Nunca estuve de acuerdo con la frase acuñada por Joseph de Maistre, según la cual “toda nación tiene el gobierno que merece”. Me parece injusta e imprecisa, no sólo por las odiosas razones que llevaron a su autor a escribirla durante la Revolución Francesa, sino porque omite los procesos históricos de largo aliento y las condiciones objetivas en las que se sitúa la pugna por el poder político. De hecho, la sola idea del mérito, invocada sin anclaje en la realidad que viven individuos y naciones, es un error.
Lo que vivimos el domingo 6 de junio desmiente esa afirmación. A pesar de la pandemia, de la enorme cantidad de puestos en disputa, de las descalificaciones del gobierno sobre la actuación del INE, de la violencia que se extendió durante el proceso y se hizo presente en la jornada, la sociedad sacó la casta e hizo posible que se instalaran casi todas las casillas, que las elecciones transcurrieran en orden y creó las condiciones para que la mayoría saliera a votar y refrendara a la democracia como la única vía posible para asignar mandatos. Una y otra vez —en las elecciones, en los terremotos, en las inundaciones, en la defensa de los derechos y en la construcción de paz— la sociedad mexicana ha estado por encima de la clase política que la gobierna.
El problema es que está fragmentada, no actúa de consuno y no cuenta con espacios suficientes para subirle la vara a los partidos y a los gobernantes que dicen representarla. Cuantas veces se ha intentado construir esos espacios para que la sociedad actúe con mejor organización —con excepción de los procesos electorales—, la clase política los ha bloqueado, desdeñado y/o capturado. Y no me refiero a la falsa dicotomía entre pueblo y sociedad civil (que, ya de suyo, revela la intención de desmovilizar a quienes desean participar de los asuntos públicos sin someterse a la bota de los poderosos), sino a las instituciones que en algún momento fueron diseñadas para facilitar y promover la vita activa, como le llamaba Hannah Arendt, de quienes están dispuestos a participar pero no encuentran cómo ni dónde.
Frente a la garra democrática de esa mayoría social, los dos polos que se disputan el mando del país han reaccionado en sentido opuesto. El PRI optó siempre por la manipulación y, en el mejor de los casos, por la “democracia dirigida”. Los gobiernos y los partidos de la transición democrática de principios de este siglo, por la captura y el reparto de los puestos y los presupuestos: cuotas y cuates. Y el gobierno de López Obrador, que llegó al poder oponiéndose con valentía a esa lógica excluyente, apenas lo tuvo en las manos, decidió atacar con fiereza a cualquier expresión social que se atreviera a contradecirlo o criticarlo. Los manipuladores fueron suplidos por los simuladores y éstos, ahora, por los controladores: nada que se oponga, nada que contradiga, nada que sea autónomo, nada que sea libre; “o estás conmigo o estás contra mi”. Y punto.
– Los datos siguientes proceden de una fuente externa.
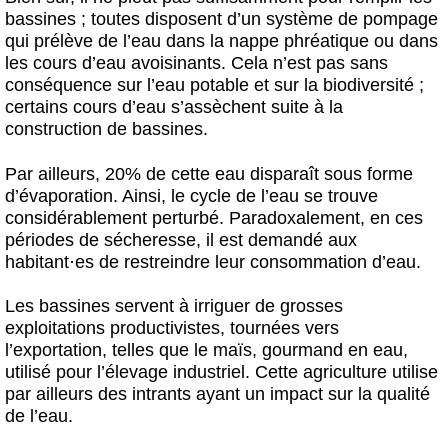
bassines ; toutes disposent d’un système de pompage
qui prélève de l’eau dans la nappe phréatique ou dans
les cours d’eau avoisinants. Cela n’est pas sans
conséquence sur l’eau potable et sur la biodiversité ;
certains cours d’eau s’assèchent suite à la
construction de bassines.
Par ailleurs, 20% de cette eau disparaît sous forme
d’évaporation. Ainsi, le cycle de l’eau se trouve
considérablement perturbé. Paradoxalement, en ces
périodes de sécheresse, il est demandé aux
habitant
·
es de restreindre leur consommation d’eau.
Les bassines servent à irriguer de grosses
exploitations productivistes, tournées vers
l’exportation, telles que le maïs, gourmand en eau,
utilisé pour l’élevage industriel. Cette agriculture utilise
par ailleurs des intrants ayant un impact sur la qualité
de l’eau.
La sociedad se hartó del PRI y, aunque hubo de pagar un costo altísimo por librarse del régimen de hegemonía absoluta, finalmente lo doblegó. Venció después, mucho más rápido, la arrogancia, la corrupción y los excesos de los juniors de la transición. Y ahora enfrenta la embestida (qué contradicción) de quien dice encarnar todos sus intereses, mientras busca abierta y obsesivamente concentrar todos los poderes en sus manos.
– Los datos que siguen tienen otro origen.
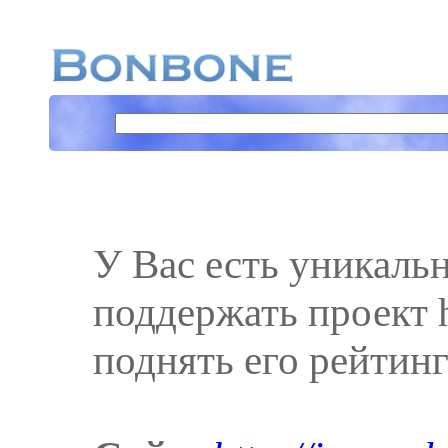
У Вас есть уникаль
поддержать проект ht
поднять его рейтинг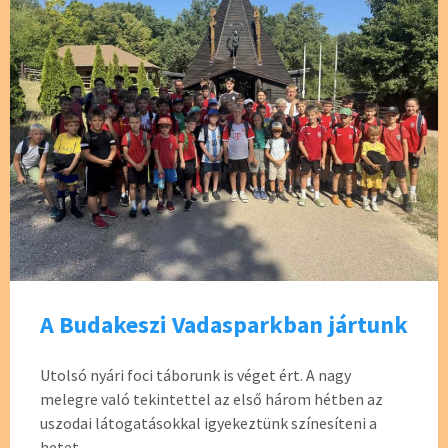
k
A Budakeszi Vadasparkban jártunk
Utolsó nyári foci táborunk is véget ért. A nagy
melegre való tekintettel az első három hétben az
uszodai látogatásokkal igyekeztünk színesíteni a
hetet.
Habrá que seguir bregando, porque la clase política que ocupará los cargos principales durante los siguientes años está muy lejos de la vocación democrática, participativa, libertaria y pacífica de la sociedad a la que intentará gobernar. No pasará mucho tiempo antes de que sea evidente esa enorme diferencia, que seguirá negando la frase célebre de Joseph de Maistre.